■ **Task data**:
--- START ---
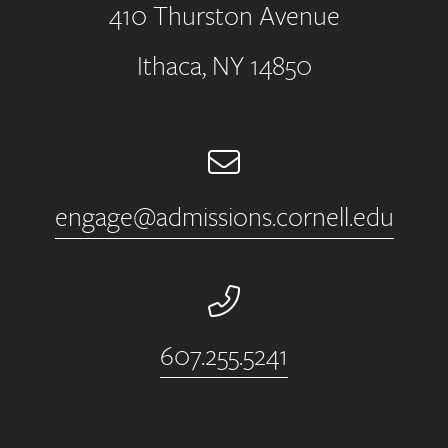
410 Thurston Avenue
Address
Ithaca, NY 14850
Email
engage@admissions.cornell.edu
Phone Number
607.255.5241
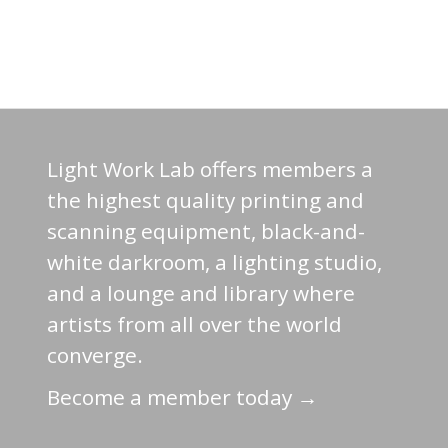
Light Work Lab offers members a
the highest quality printing and
scanning equipment, black-and-
white darkroom, a lighting studio,
and a lounge and library where
artists from all over the world
converge.
Become a member today →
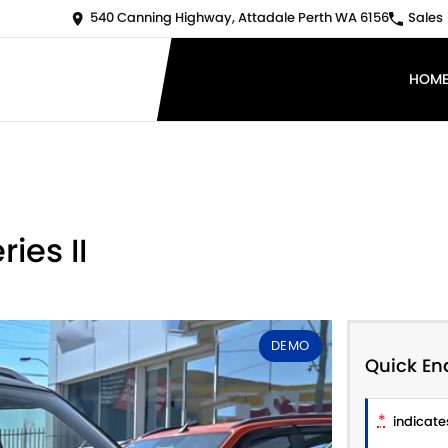
540 Canning Highway, Attadale Perth WA 6156
Sales
HOM
ies II
DEMO
Quick En
*
indicates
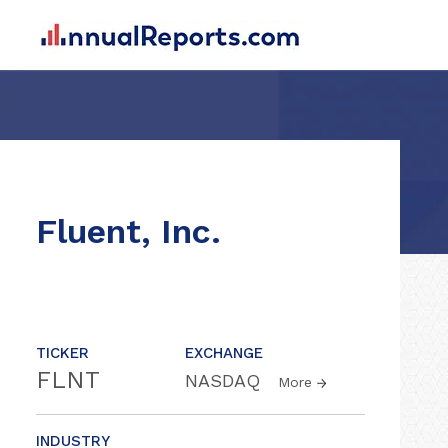
Fluent, Inc.
TICKER
EXCHANGE
FLNT
NASDAQ
More
INDUSTRY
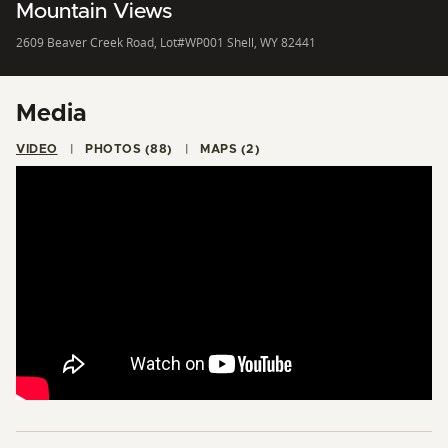
Mountain Views
2609 Beaver Creek Road, Lot#WP001 Shell, WY 82441
Media
VIDEO
PHOTOS (88)
MAPS (2)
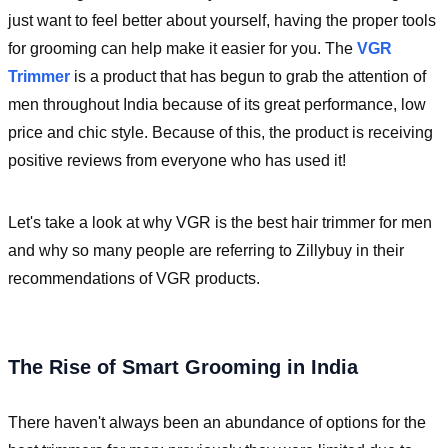
just want to feel better about yourself, having the proper tools
for grooming can help make it easier for you. The
VGR
Trimmer
is a product that has begun to grab the attention of
men throughout India because of its great performance, low
price and chic style. Because of this, the product is receiving
positive reviews from everyone who has used it!
Let's take a look at why VGR is the best hair trimmer for men
and why so many people are referring to Zillybuy in their
recommendations of VGR products.
The Rise of Smart Grooming in India
There haven't always been an abundance of options for the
--- END ---
■ **Task item**: Your answer should be every line above, written out exactly, with no pictures.

■ **Answer to this task**:
410 Thurston Avenue
Address
Ithaca, NY 14850
Email
engage@admissions.cornell.edu
Phone Number
607.255.5241
Light Work Lab offers members a
the highest quality printing and
scanning equipment, black-and-
white darkroom, a lighting studio,
and a lounge and library where
artists from all over the world
converge.
Become a member today →
540 Canning Highway, Attadale Perth WA 6156
Sales
HOM
ies II
DEMO
Quick En
*
indicates
Fluent, Inc.
TICKER
EXCHANGE
FLNT
NASDAQ
More
INDUSTRY
Mountain Views
2609 Beaver Creek Road, Lot#WP001 Shell, WY 82441
Media
VIDEO
PHOTOS (88)
MAPS (2)
just want to feel better about yourself, having the proper tools
for grooming can help make it easier for you. The
VGR
Trimmer
is a product that has begun to grab the attention of
men throughout India because of its great performance, low
price and chic style. Because of this, the product is receiving
positive reviews from everyone who has used it!
Let's take a look at why VGR is the best hair trimmer for men
and why so many people are referring to Zillybuy in their
recommendations of VGR products.
The Rise of Smart Grooming in India
There haven't always been an abundance of options for the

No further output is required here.